ACTE II - Scène 6



(JUPITER, ALCMÈNE, CLÉANTHIS, SOSIE.)


JUPITER
Voulez-vous me désespérer ? Hélas ! arrêtez, belle Alcmène.

ALCMÈNE
Non, avec l'auteur de ma peine Je ne puis du tout demeurer.

JUPITER
De grâce…

ALCMÈNE
Laissez-moi.

JUPITER
Quoi ?

ALCMÈNE
Laissez-moi, vous dis-je.

JUPITER
Ses pleurs touchent mon âme, et sa douleur m'afflige. Souffrez que mon cœur…

ALCMÈNE
Non, ne suivez point mes pas.

JUPITER
Où voulez-vous aller ?

ALCMÈNE
Où vous ne serez pas.

JUPITER
Ce vous est une attente vaine. Je tiens à vos beautés par un nœud trop serré, Pour pouvoir un moment en être séparé : Je vous suivrai partout, Alcmène.

ALCMÈNE
Et moi, partout je vous fuirai.

JUPITER
Je suis donc bien épouvantable ?

ALCMÈNE
Plus qu'on ne peut dire, à mes yeux.
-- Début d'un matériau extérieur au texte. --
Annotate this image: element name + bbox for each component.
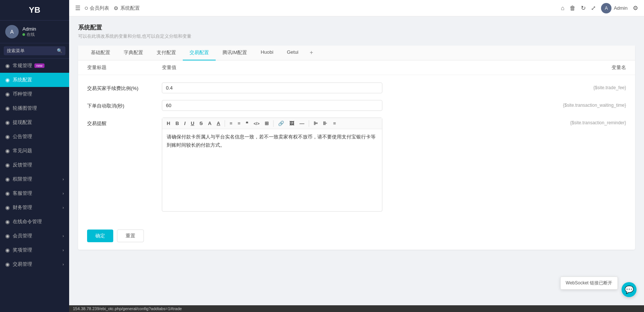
home-icon[interactable]: ⌂ [561, 5, 564, 12]
topbar-sysconfig-link[interactable]: ⚙ 系统配置 [114, 5, 140, 12]
trade-fee-input[interactable] [162, 82, 382, 93]
form-label-cancel-time: 下单自动取消(秒) [87, 100, 162, 109]
cancel-time-input[interactable] [162, 100, 382, 111]
tab-dict[interactable]: 字典配置 [117, 46, 150, 60]
hr-btn[interactable]: — [297, 119, 306, 127]
editor-toolbar: H B I U S A A ≡ ≡ ❝ </> [162, 118, 382, 129]
delete-icon[interactable]: 🗑 [570, 5, 576, 12]
blockquote-btn[interactable]: ❝ [243, 119, 250, 127]
app-logo: YB [0, 0, 69, 21]
tab-basic[interactable]: 基础配置 [84, 46, 117, 60]
user-info: Admin 在线 [22, 26, 36, 37]
topbar-username: Admin [614, 5, 628, 11]
sidebar-item-feedback[interactable]: ◉ 反馈管理 [0, 158, 69, 172]
italic-btn[interactable]: I [182, 119, 188, 127]
tab-trade[interactable]: 交易配置 [183, 46, 216, 60]
nav-icon: ◉ [5, 162, 10, 168]
page-title: 系统配置 [78, 24, 635, 32]
sidebar-item-label: 提现配置 [13, 119, 32, 126]
sidebar-item-trade[interactable]: ◉ 交易管理 › [0, 257, 69, 271]
badge-new: new [34, 63, 44, 68]
nav-icon: ◉ [5, 247, 10, 253]
sidebar-item-label: 常见问题 [13, 147, 32, 154]
confirm-button[interactable]: 确定 [87, 230, 113, 242]
tab-huobi[interactable]: Huobi [254, 46, 280, 60]
strikethrough-btn[interactable]: S [197, 119, 205, 127]
sidebar-item-announce[interactable]: ◉ 公告管理 [0, 130, 69, 144]
main-area: ☰ 会员列表 ⚙ 系统配置 ⌂ 🗑 ↻ ⤢ A Admin ⚙ 系统配置 可以在… [69, 0, 644, 312]
table-btn[interactable]: ⊞ [262, 119, 271, 127]
rich-text-editor: H B I U S A A ≡ ≡ ❝ </> [162, 118, 382, 212]
search-input[interactable] [4, 46, 65, 55]
indent-increase-btn[interactable]: ⊪ [321, 119, 329, 127]
toolbar-sep-1 [225, 120, 225, 127]
font-bg-btn[interactable]: A [215, 119, 222, 127]
sidebar-item-carousel[interactable]: ◉ 轮播图管理 [0, 101, 69, 115]
align-left-btn2[interactable]: ≡ [331, 119, 338, 127]
add-tab-button[interactable]: + [305, 46, 318, 60]
statusbar: 154.38.78.239/ebi_otc.php/general/config… [69, 305, 644, 312]
sidebar-item-awards[interactable]: ◉ 奖项管理 › [0, 243, 69, 257]
refresh-icon[interactable]: ↻ [581, 4, 586, 12]
sidebar-item-withdraw[interactable]: ◉ 提现配置 [0, 115, 69, 130]
config-card: 基础配置 字典配置 支付配置 交易配置 腾讯IM配置 Huobi Getui +… [78, 46, 635, 250]
sidebar-item-faq[interactable]: ◉ 常见问题 [0, 144, 69, 158]
nav-icon: ◉ [5, 91, 10, 97]
align-left-btn[interactable]: ≡ [227, 119, 235, 127]
link-btn[interactable]: 🔗 [276, 119, 286, 127]
chevron-right-icon: › [62, 262, 64, 266]
topbar-avatar: A [601, 3, 611, 13]
sidebar-item-label: 客服管理 [13, 190, 32, 197]
var-name-reminder: {$site.transaction_reminder} [529, 118, 626, 125]
sidebar-item-customer[interactable]: ◉ 客服管理 › [0, 186, 69, 200]
col-header-value: 变量值 [162, 64, 529, 71]
form-label-trade-fee: 交易买家手续费比例(%) [87, 82, 162, 92]
form-value-trade-fee [162, 82, 529, 93]
sidebar-item-command[interactable]: ◉ 在线命令管理 [0, 215, 69, 229]
user-status: 在线 [22, 32, 36, 37]
tab-bar: 基础配置 字典配置 支付配置 交易配置 腾讯IM配置 Huobi Getui + [78, 46, 635, 60]
topbar-user[interactable]: A Admin [601, 3, 628, 13]
code-btn[interactable]: </> [251, 120, 262, 127]
tab-tencent-im[interactable]: 腾讯IM配置 [216, 46, 254, 60]
underline-btn[interactable]: U [188, 119, 196, 127]
indent-decrease-btn[interactable]: ⊫ [311, 119, 320, 127]
sidebar-item-coin[interactable]: ◉ 币种管理 [0, 87, 69, 101]
username: Admin [22, 26, 36, 32]
bold-btn[interactable]: B [173, 119, 181, 127]
editor-content[interactable]: 请确保付款卡所属人与平台实名信息一致，若不一致卖家有权不放币，请不要使用支付宝银… [162, 129, 382, 211]
align-center-btn[interactable]: ≡ [235, 119, 243, 127]
reset-button[interactable]: 重置 [117, 230, 144, 242]
sidebar-item-regular[interactable]: ◉ 常规管理 new [0, 59, 69, 73]
sidebar-item-sysconfig[interactable]: ◉ 系统配置 [0, 73, 69, 87]
sidebar-search-area: 🔍 [0, 43, 69, 59]
chat-button[interactable]: 💬 [622, 282, 637, 297]
nav-icon: ◉ [5, 148, 10, 154]
sidebar-user: A Admin 在线 [0, 21, 69, 43]
heading-btn[interactable]: H [164, 119, 172, 127]
col-header-label: 变量标题 [87, 64, 162, 71]
sidebar-item-member[interactable]: ◉ 会员管理 › [0, 229, 69, 243]
settings-icon[interactable]: ⚙ [633, 4, 638, 12]
form-row-reminder: 交易提醒 H B I U S A A [87, 118, 626, 212]
sidebar-item-permission[interactable]: ◉ 权限管理 › [0, 172, 69, 186]
tab-pay[interactable]: 支付配置 [150, 46, 183, 60]
topbar-member-list-link[interactable]: 会员列表 [85, 5, 109, 12]
nav-icon: ◉ [5, 119, 10, 125]
form-actions: 确定 重置 [78, 230, 635, 250]
online-dot [22, 33, 25, 36]
ws-toast: WebSocket 链接已断开 [560, 277, 618, 290]
hamburger-icon[interactable]: ☰ [75, 4, 80, 12]
form-row-cancel-time: 下单自动取消(秒) {$site.transaction_waiting_tim… [87, 100, 626, 111]
font-color-btn[interactable]: A [206, 119, 213, 127]
sidebar-item-finance[interactable]: ◉ 财务管理 › [0, 200, 69, 215]
tab-getui[interactable]: Getui [280, 46, 305, 60]
topbar: ☰ 会员列表 ⚙ 系统配置 ⌂ 🗑 ↻ ⤢ A Admin ⚙ [69, 0, 644, 16]
image-btn[interactable]: 🖼 [287, 119, 296, 127]
nav-icon: ◉ [5, 105, 10, 111]
sidebar-item-label: 轮播图管理 [13, 105, 37, 112]
nav-icon: ◉ [5, 176, 10, 182]
page-desc: 可以在此填改系统的变量和分组,也可以自定义分组和变量 [78, 33, 635, 40]
fullscreen-icon[interactable]: ⤢ [591, 4, 596, 12]
nav-icon: ◉ [5, 63, 10, 69]
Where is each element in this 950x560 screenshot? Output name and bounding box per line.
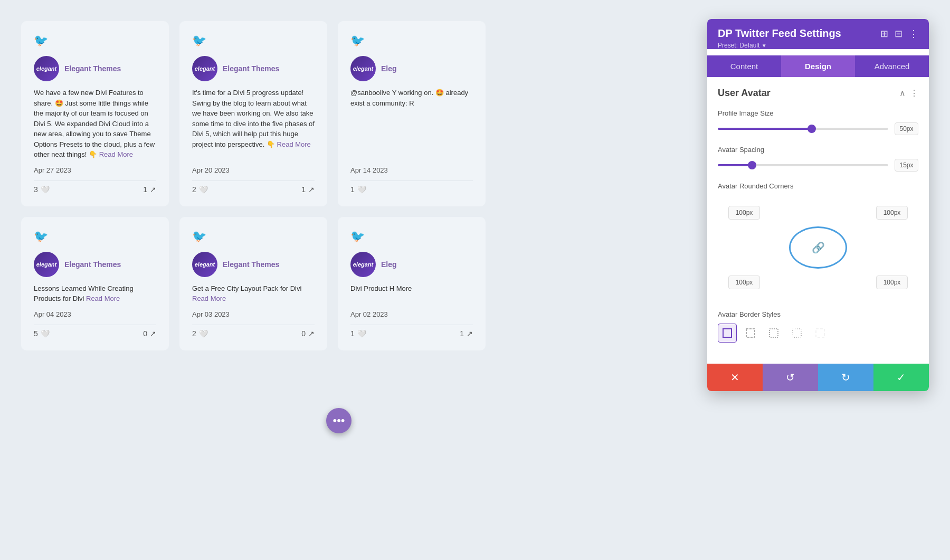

Oui, je vous vois comme un monstre effroyable, Un monstre cruel, furieux, Et dont l'approche est redoutable, Comme un monstre à fuir en tous lieux. Mon cœur souffre, à vous voir, une peine incroyable ; C'est un supplice qui m'accable ; Et je ne vois rien sous les cieux D'affreux, d'horrible, d'odieux, Qui ne me fût plus que vous supportable.

JUPITER
En voilà bien, hélas, que votre bouche dit.

ALCMÈNE
J'en ai dans le cœur davantage ; Et pour s'exprimer tout, ce cœur a du dépit De ne point trouver de langage.

JUPITER
Hé ! que vous a donc fait ma flamme, Pour me pouvoir, Alcmène, en monstre regarder ?

ALCMÈNE
Ah ! juste Ciel ! cela peut-il se demander ? Et n'est-ce pas pour mettre à bout une âme ?

JUPITER
Ah ! d'un esprit plus adouci…

ALCMÈNE
Non, je ne veux du tout vous voir, ni vous entendre.

JUPITER
Avez-vous bien le cœur de me traiter ainsi ? Est-ce là cet amour si tendre, Qui devait tant durer quand je vins hier ici ?

ALCMÈNE
Non, non, ce ne l'est pas ; et vos lâches injures En ont autrement ordonné. Il n'est plus, cet amour tendre et passionné ; Vous l'avez dans mon cœur, par cent vives blessures, Cruellement assassiné. C'est en sa place un courroux inflexible, Un vif ressentiment, un dépit invincible, Un désespoir d'un cœur justement animé, Qui prétend vous haïr, pour cet affront sensible, Autant qu'il est d'accord de vous avoir aimé : Et c'est haïr autant qu'il est possible.

JUPITER
Hélas ! que votre amour n'avait guère de force, Si de si peu de chose on le peut voir mourir ! Ce qui n'était que jeu doit-il faire un divorce ? Et d'une raillerie a-t-on lieu de s'aigrir ?

ALCMÈNE
Ah ! c'est cela dont je suis offensée, Et que ne peut pardonner mon courroux. Des véritables traits d'un mouvement jaloux Je me trouverais moins blessée. La jalousie a des impressions Dont bien souvent la force nous entraîne ; Et l'âme la plus sage, en ces occasions, Sans doute avec assez de peine Répond de ses émotions. L'emportement d'un cœur qui peut s'être abusé A de quoi ramener une âme qu'il offense ; Et dans l'amour qui lui donne naissance Il trouve au moins, malgré toute sa violence, Des raisons pour être excusé ; De semblables transports contre un ressentiment Pour défense toujours ont ce qui les fait naître, Et l'on donne grâce aisément À ce dont on n'est pas le maître. Mais que, de gaieté de cœur, On passe aux mouvements d'une fureur extrême, Que sans cause l'on vienne, avec tant de rigueur, Blesser la tendresse et l'honneur D'un cœur qui chèrement nous aime, Ah ! c'est un coup trop cruel en lui-même, Et que jamais n'oubliera ma douleur.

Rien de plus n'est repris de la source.